## Wednesday, 10 April 2013

### Making maximum likelihood estimates of parameters using R

Making a maximum likelihood estimate of a binomial probability
To make a maximum likelihood estimate of a binomial probability you can use the mle2() function in the 'bbmle' R package.

For example, if you roll a particular (six-sided) die 10 times, and observe seven '5's, then you can estimate the probability of getting a '5' when you roll that die. Here our data is simply that we observe seven '5's:
> mydata <- c(7)
We just have one observation in our data set here.

Next we need to construct a negative log-likelihood function, as the mle2() R function (which we will use to calculate the maximum likelihood estimate, see below) requires a negative log-likelihood function as input, rather than a likelihood function.

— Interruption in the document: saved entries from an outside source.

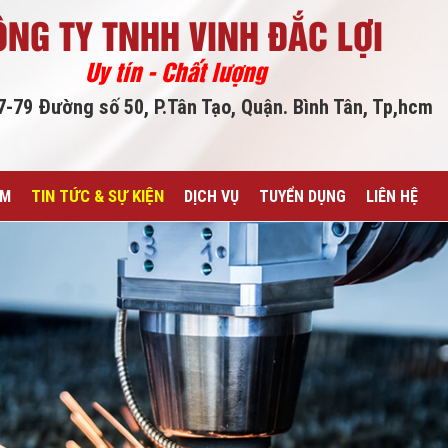
ÔNG TY TNHH VINH ĐẮC LỢI
Uy tín - Chất lượng
77-79 Đường số 50, P.Tân Tạo, Quận. Bình Tân, Tp,hcm
TIN TỨC & SỰ KIỆN
ẨM
DỊCH VỤ
TUYỂN DỤNG
LIÊN HỆ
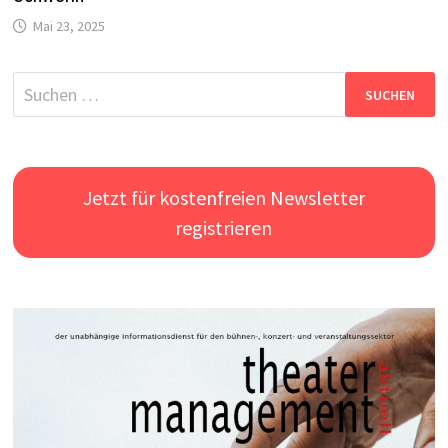
Mai 23, 2025
Suchen
nach:
Jetzt für kostenfreien Newsletter
registrieren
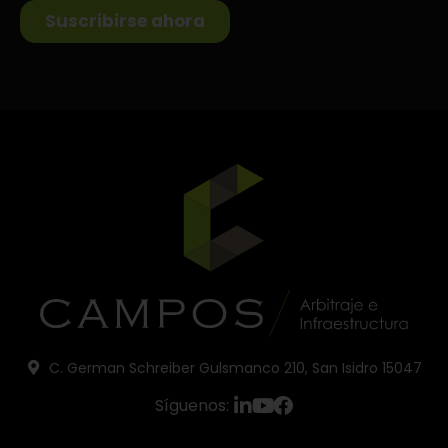
C. German Schreiber Gulsmanco 210, San Isidro 15047
Síguenos:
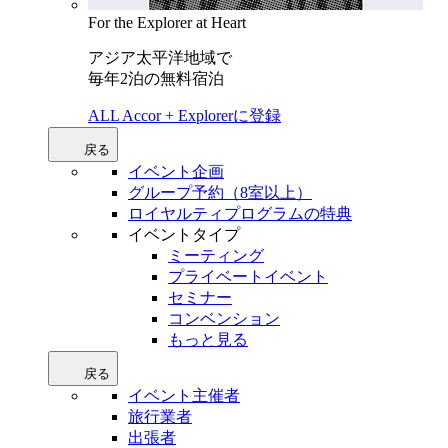
For the Explorer at Heart
アジア太平洋地域で
毎年2泊の無料宿泊
ALL Accor + Explorerに登録
戻る
イベント企画
グループ予約（8室以上）
ロイヤルティプログラムの特典
イベントタイプ
ミーティング
プライベートイベント
セミナー
コンベンション
もっと見る
戻る
イベント主催者
旅行業者
出張者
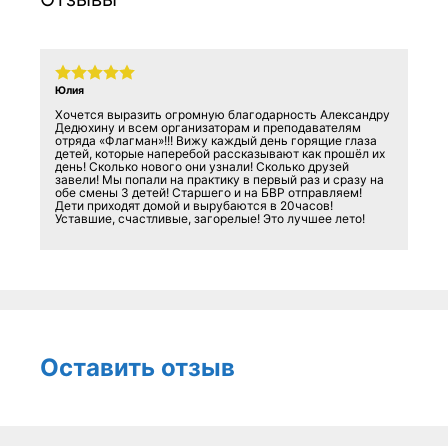
Юлия
Хочется выразить огромную благодарность Александру
Дедюхину и всем организаторам и преподавателям
отряда «Флагман»!!! Вижу каждый день горящие глаза
детей, которые наперебой рассказывают как прошёл их
день! Сколько нового они узнали! Сколько друзей
завели! Мы попали на практику в первый раз и сразу на
обе смены 3 детей! Старшего и на БВР отправляем!
Дети приходят домой и вырубаются в 20часов!
Уставшие, счастливые, загорелые! Это лучшее лето!
Оставить отзыв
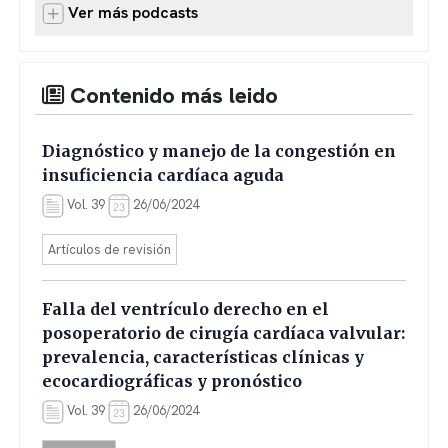
Ver más podcasts
Contenido más leido
Diagnóstico y manejo de la congestión en
insuficiencia cardíaca aguda
Vol. 39
26/06/2024
Artículos de revisión
Falla del ventrículo derecho en el
posoperatorio de cirugía cardíaca valvular:
prevalencia, características clínicas y
ecocardiográficas y pronóstico
Vol. 39
26/06/2024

Our negative log likelihood function will be minus the log of the probability of observing seven '5's out of 10 throws, according to a binomial distribution B(10, p) with a particular value of the binomial probability, p='prob':
> myfunc <- function(size,prob) {  -sum(dbinom(mydata,size,prob,log=TRUE))  }

Then we can call the 'mle2' function in the 'bbmle' package to get the maximum likelihood estimate of the probability of observing a '5' with our die, given that we observed seven '5's on 10 throws of the die:
> library('bbmle')
> mle2(myfunc, start=list(prob=0.5), data=list(size=10))
Coefficients:
prob
0.7000032
Log-likelihood: -1.32

This tells us that the maximum likelihood estimate of the binomial probability is 0.7. That is, this is our estimate of the probability of observing a '5' with our die. This makes sense, as we did observe '5's on 7 out of 10 throws.

The log likelihood is given as -1.32. This is the log of the probability of observing seven '5's on 10 throws of a die that has p=0.7:
> log(dbinom(7, size=10, prob=0.7))
 -1.321151

We can also make a plot of the likelihood function L(p) plotted against the possible values of the binomial probability p (Note: the 'curve' function requires the function in terms of x, so we use x here in R instead of p):
> curve(dbinom(7, 10, x))

We see that the peak is at about 0.7.

Note I have plotted the binomial probability mass function (p.m.f.) at each possible value of p, this is the likeihood function. Note that in 'myfunc' above, we used the negative log likeilhood function (because mle2() requires a negative log likelihood function rather than a likelihood function), which is -log of the binomial probability mass function:
> curve(-log(dbinom(7,10,x)))

The negative log likelihood function has its minimum where the likelihood function has its maximum, that is, at p = 0.7.

Making a maximum likelihood estimate of a geometric parameter
A geometric distribution is indexed by one parameter, p.  Say we observe three values, 3, 4, 8, that come from a geometric distribution with unknown value of the parameter p. These are the numbers of tries up to and including the first success.

The dgeom function in R assumes the data is in the form of the number of failures before the first success. Thus, the values given to dgeom should be 2, 3, and 7.

We can make a maximum likelihood estimate of the value of p by typing:
> mydata <- c(2, 3, 7)
> myfunc <- function(prob) {  -sum(dgeom(mydata,prob,log=TRUE))  }
> library('bbmle')
> mle2(myfunc, start=list(prob=0.5))
Coefficients:
prob
0.2000023
Log-likelihood: -7.51

This tells us that the maximum likelihood estimate of p is about 0.2.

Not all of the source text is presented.